The main talking point of Group E will be the battle for the top spot between the Deurne Dodo A and Paris Frog. The two teams faced each other at the same point in the competition last season, with the Frog claiming a narrow victory in overtime after Dodos captain Louis Lermytte had his overtime buzzer-beating snitch catch painfully disallowed. If their last encounter was anything to go by, this looks set to be one of the must-see matches on Day One of European Quidditch Cup (EQC). The calibre of the Dodos and the Frogs unfortunately leaves the Bears, Meneghins, and Centaurs destined for Division II. This is a point not lost on the Bears, who are planning a mock-funeral / beach party for their “hopes and dreams of making the upper bracket” on the Friday night of EQC.

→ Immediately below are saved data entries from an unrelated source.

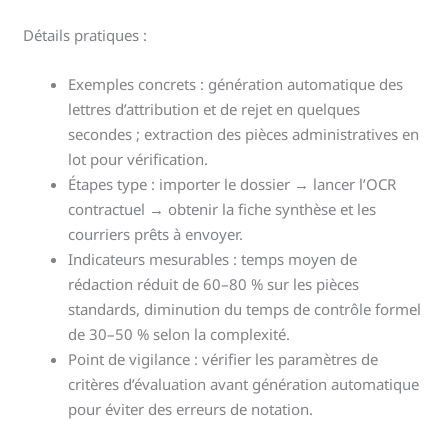
Détails pratiques :
Exemples concrets : génération automatique des
lettres d’attribution et de rejet en quelques
secondes ; extraction des pièces administratives en
lot pour vérification.
Étapes type : importer le dossier → lancer l’OCR
contractuel → obtenir la fiche synthèse et les
courriers prêts à envoyer.
Indicateurs mesurables : temps moyen de
rédaction réduit de 60–80 % sur les pièces
standards, diminution du temps de contrôle formel
de 30–50 % selon la complexité.
Point de vigilance : vérifier les paramètres de
critères d’évaluation avant génération automatique
pour éviter des erreurs de notation.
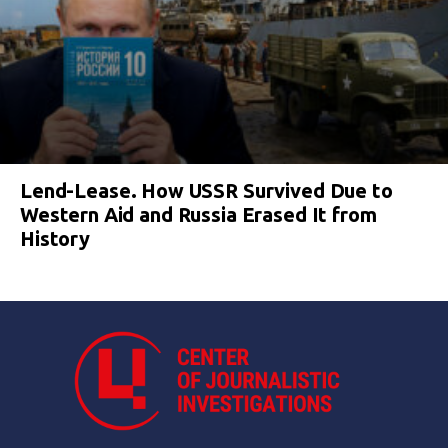
Lend-Lease. How USSR Survived Due to
Western Aid and Russia Erased It from
History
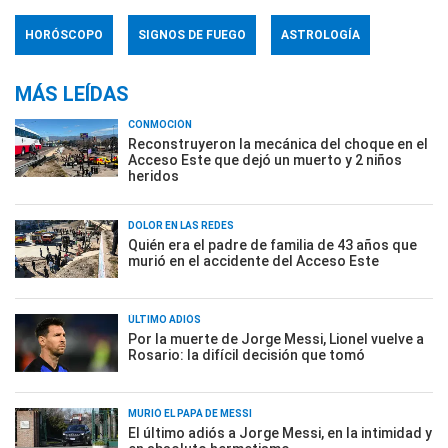
HORÓSCOPO
SIGNOS DE FUEGO
ASTROLOGÍA
MÁS LEÍDAS
CONMOCIÓN
Reconstruyeron la mecánica del choque en el
Acceso Este que dejó un muerto y 2 niños
heridos
DOLOR EN LAS REDES
Quién era el padre de familia de 43 años que
murió en el accidente del Acceso Este
ÚLTIMO ADIÓS
Por la muerte de Jorge Messi, Lionel vuelve a
Rosario: la difícil decisión que tomó
MURIÓ EL PAPÁ DE MESSI
El último adiós a Jorge Messi, en la intimidad y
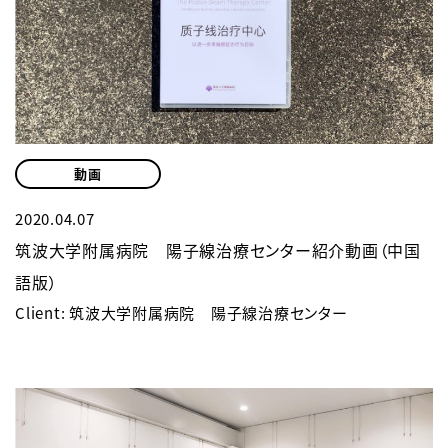
動画
2020.04.07
筑波大学附属病院 陽子線治療センター紹介動画（中国
語版）
Client: 筑波大学附属病院 陽子線治療センター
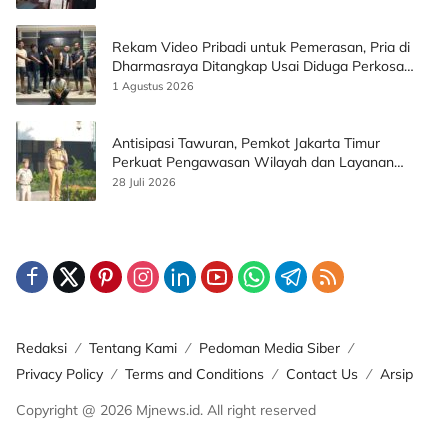
Rekam Video Pribadi untuk Pemerasan, Pria di
Dharmasraya Ditangkap Usai Diduga Perkosa
Korban
1 Agustus 2026
Antisipasi Tawuran, Pemkot Jakarta Timur
Perkuat Pengawasan Wilayah dan Layanan
Publik
28 Juli 2026
Redaksi
Tentang Kami
Pedoman Media Siber
Privacy Policy
Terms and Conditions
Contact Us
Arsip
Copyright @ 2026 Mjnews.id. All right reserved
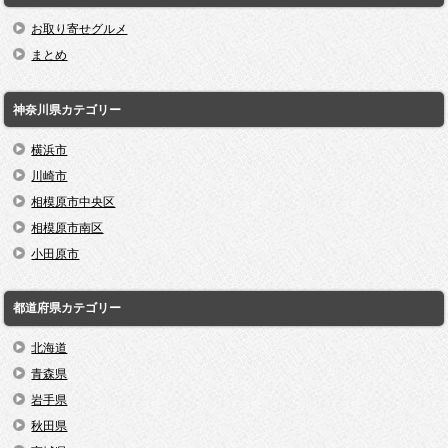
お取り寄せグルメ
まとめ
神奈川県カテゴリー
横浜市
川崎市
相模原市中央区
相模原市南区
小田原市
都道府県カテゴリー
北海道
青森県
岩手県
秋田県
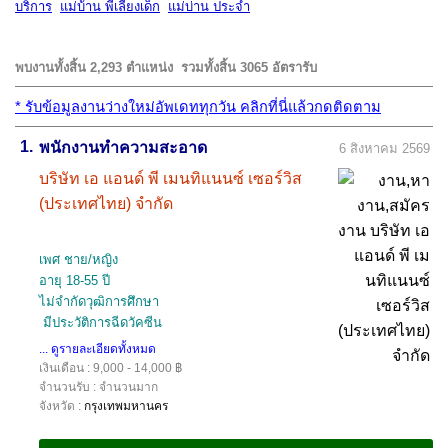
บริการ
แม่บ้าน พี่เลี้ยงเด็ก
แม่บ่าน ประจำ
พบงานทั้งสิ้น 2,293 ตำแหน่ง
รวมทั้งสิ้น 3065 อัตรารับ
*
รับข้อมูลงานว่างใหม่อัพเดททุกวัน คลิกที่นี่แล้วกดติดตาม
1.
พนักงานทำความสะอาด
6 สิงหาคม 2569
บริษัท เอ แอนด์ พี เมนทิแนนซ์ เซอร์วิส
(ประเทศไทย) จำกัด
เพศ ชาย/หญิง
อายุ 18-55 ปี
ไม่จำกัดวุฒิการศึกษา
มีประวัติการฉีดวัคซีน
... ดูรายละเอียดทั้งหมด
เงินเดือน : 9,000 - 14,000 ฿
จำนวนรับ : จำนวนมาก
จังหวัด :
กรุงเทพมหานคร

Keeper Louis Lermytte taking on Paris Frog in their November encounter. | Photo Credit:
The Dodos will be coming into EQC with great confidence having convincingly won the Belgian Cup by beating Brussels Qwaffles 200*-0 in the final, as well as dominating the Belgian Quidditch League, having not lost a single match so far, and with a QPD almost twice as big as second place Brussels Qwaffles. Their only loss this season came from the current European champions, Paris Titans, back in November with a score of 100*-40. As a keeper and seeker, Lermytte is in top form right now, even finding success in fantasy quidditch by captaining ‘What is Quove? Baby Don’t Hurt Me’ to victory at February’s Valentine’s Cup III: The Good, The Bad and The Quovely. With Belgian internationals Seppe De Wit, Willem Ardui, Tim Van Huygevoort, and Laurent Venckeleer joining Lermytte in the quaffle player lineup, the Dodos have one of, if not the best, passing games on the continent. Defensively, the likes of Belgian internationals Faust Eeckhout, Elisabeth Reyniers, and Soraya Abbagnato provide Deurne with a reliable yet varied beater corps. There is no doubting the potential of this team to improve upon their EQC 2015 performance (exiting at the hands of the Radcliffe Chimeras in the quarterfinals). However, having been relatively untested this season and without any major victories over their European rivals to date, it remains to be seen whether the Dodos can win games when put under pressure.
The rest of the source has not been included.